Anyway, I was remembering those folks across the valley, practically the only neighbors I knew until I was six or seven. They were Bill and Goldie Pringle.
This was during a period when much of my life’s knowledge and experience came directly from Donald Duck. Nobody in Duckburg was what you’d call “normal”, not if “normal” meant being like Dick and Jane’s parents. Dick and Jane were such out-of-it, goody-two-shoes losers, compared to Donald Duck.
(The truth is, I hated Dick and Jane and their whole insipid family with a hatred as pure as white-hot molten steel. In Dick and Jane’s world, everybody was always smiling—these days you’d assume they were stoned—and their idea of big yucks was when stupid Fluff would fall into the sewing basket, or something equally banal. I still hate them.
Hate, Hate. Hate.
But I digress.)
Bill and Goldie fit right into my world-view, because they were so much like cartoon characters. Bill was a short fat little man, about the size of Santa, to my mind. Like a cartoon character, he always wore the same clothes: a battered old fedora that looked like he’d been born in it, bib overalls with a red or blue bandanna hanging out of one back pocket, and work shoes that usually had open wounds on the sides. During the winter, or for a trip to town, he might get all dolled-up by adding a blue chambray work shirt and socks. He always had a crooked pipe which he was always relighting or refilling with Prince Albert tobacco, source of as pungent a smoke as civilized man has ever known. Somehow, he managed to always have the stubble of beard.
When my father would take me to Bill and Goldie’s I knew that I had to at least feign an interest in whatever the men were doing, otherwise I might wind up spending time with Goldie.
She was a nice enough old lady, I guess, but unlike Bill and most all the other neighborhood cartoon characters, Goldie made it clear that she was very real due to her tendency to hug small children to her bosom.
This in itself was a traumatic experience as Goldie’s bosom was vast and all-encompassing, and frankly not as inviting as the reader might at once suppose. For if I once found myself plunged into its musky depths where neither light nor oxygen could penetrate, I was stuck there for as long as she wanted to express her pleasure with me. It was her way of congratulating me for being six.
All of the women in my immediate family smelled faintly of soap and flowers and cookies, whereas Goldie’s being was saturated with cottonseed meal and dust and various cow-odors.
Goldie also wore the same thing every day: a dress made from feed sacks. This wasn’t raw burlap, but a light cotton material with a small flower pattern. (The feed companies had learned that they could improve sales by offering something for the housewife as well as the livestock. It was the free software bundle of its day.)

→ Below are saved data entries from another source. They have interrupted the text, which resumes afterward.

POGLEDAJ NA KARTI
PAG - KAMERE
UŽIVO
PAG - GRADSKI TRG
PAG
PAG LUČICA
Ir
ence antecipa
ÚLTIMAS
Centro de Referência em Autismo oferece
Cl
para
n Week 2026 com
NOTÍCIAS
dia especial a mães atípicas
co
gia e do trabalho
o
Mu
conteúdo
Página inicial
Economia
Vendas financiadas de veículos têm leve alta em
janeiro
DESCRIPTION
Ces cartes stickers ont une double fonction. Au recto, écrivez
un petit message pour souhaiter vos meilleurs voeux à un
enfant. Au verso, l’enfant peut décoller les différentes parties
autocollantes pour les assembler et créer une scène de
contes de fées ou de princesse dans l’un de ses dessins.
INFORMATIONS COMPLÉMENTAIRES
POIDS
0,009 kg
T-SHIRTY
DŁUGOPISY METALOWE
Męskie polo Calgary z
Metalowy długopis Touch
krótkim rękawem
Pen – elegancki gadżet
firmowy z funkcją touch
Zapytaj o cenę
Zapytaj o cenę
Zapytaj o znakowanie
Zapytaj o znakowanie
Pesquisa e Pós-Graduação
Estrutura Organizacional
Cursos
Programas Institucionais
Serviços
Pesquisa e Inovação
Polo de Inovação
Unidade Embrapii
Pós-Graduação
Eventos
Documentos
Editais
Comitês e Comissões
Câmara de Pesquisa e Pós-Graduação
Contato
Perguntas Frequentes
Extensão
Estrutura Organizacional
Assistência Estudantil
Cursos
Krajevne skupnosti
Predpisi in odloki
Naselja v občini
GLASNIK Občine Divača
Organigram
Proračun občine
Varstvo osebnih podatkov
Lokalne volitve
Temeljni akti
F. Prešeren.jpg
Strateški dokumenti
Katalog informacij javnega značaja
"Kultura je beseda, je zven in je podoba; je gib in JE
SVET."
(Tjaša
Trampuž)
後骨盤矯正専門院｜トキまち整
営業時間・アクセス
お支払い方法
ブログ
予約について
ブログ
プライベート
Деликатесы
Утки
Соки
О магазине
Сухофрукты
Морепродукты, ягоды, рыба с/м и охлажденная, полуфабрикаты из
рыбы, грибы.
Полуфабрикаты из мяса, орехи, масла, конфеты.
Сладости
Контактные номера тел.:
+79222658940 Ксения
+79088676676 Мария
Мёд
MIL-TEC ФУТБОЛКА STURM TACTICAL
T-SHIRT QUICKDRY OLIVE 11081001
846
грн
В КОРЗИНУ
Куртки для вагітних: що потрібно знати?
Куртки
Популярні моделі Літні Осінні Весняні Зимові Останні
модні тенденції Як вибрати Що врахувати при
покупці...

While I was still reeling from my near-death experience, Goldie would set me down at the kitchen table, which usually held the dishes from at least one earlier meal, as well as a large yellow tom-cat who seemed to make it his bed.

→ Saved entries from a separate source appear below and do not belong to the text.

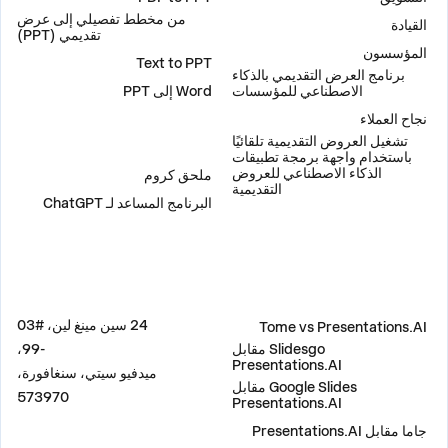
من مخطط تفصيلي إلى عرض
القيادة
تقديمي (PPT)
المؤسسون
Text to PPT
برنامج العرض التقديمي بالذكاء
الاصطناعي للمؤسسات
Word إلى PPT
نجاح العملاء
تشغيل العروض التقديمية تلقائيًا
إضافات
باستخدام واجهة برمجة تطبيقات
الذكاء الاصطناعي للعروض
ملحق كروم
التقديمية
البرنامج المساعد لـ ChatGPT
مقارنة
العنوان
24 سين مينغ لين، #03
Tome vs Presentations.AI
Slidesgo مقابل
-99،
Presentations.AI
ميدفيو سيتي، سنغافورة،
Google Slides مقابل
573970
Presentations.AI
جاما مقابل Presentations.AI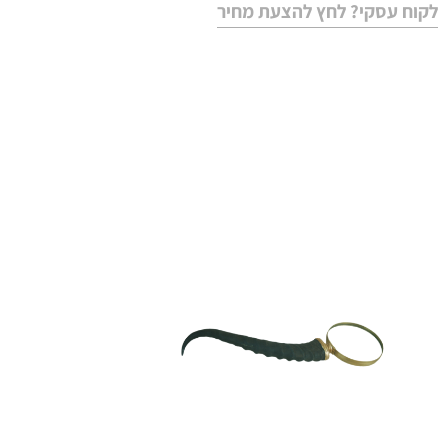
לקוח עסקי? לחץ להצעת מחיר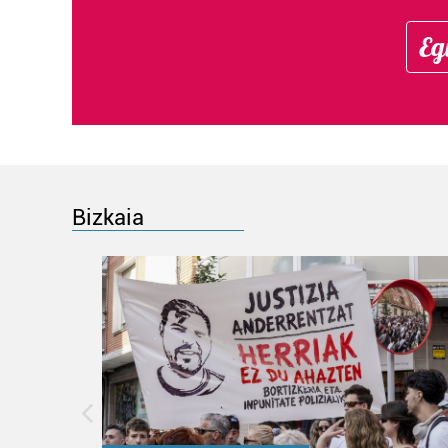
Eg
Bizkaia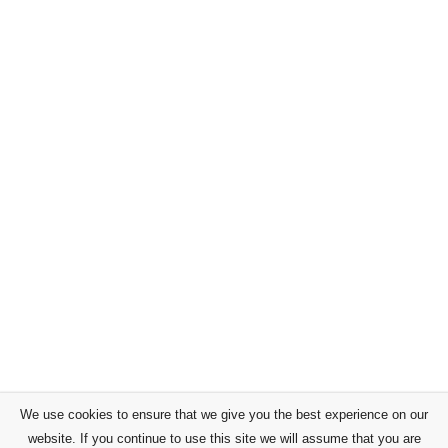
We use cookies to ensure that we give you the best experience on our
website. If you continue to use this site we will assume that you are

There, she would serve me much-too-sweet Kool-Aid and an equally over-sweetened cake/candy substance.
You know how cartoon characters are always doing something completely incredible? Impossible feats are just a part of their daily lives. That’s what I always think of when I try to imagine how someone could put so much sugar in something that a six-year-old would have trouble getting it down.
I regret that so much of my life has become real over the last few decades—the cartoon was great while it lasted.
How can I submit a short story to your website? I write about rural Alabama from the 1940—1950, Please send instructions to my email listed below.
Hi Peggy.
Please see our Submissions page here: https://www.homestead.org/write-for-homestead-org/contribute/
Love the story! I have some memories not to far different then yours. Thank you for sharing.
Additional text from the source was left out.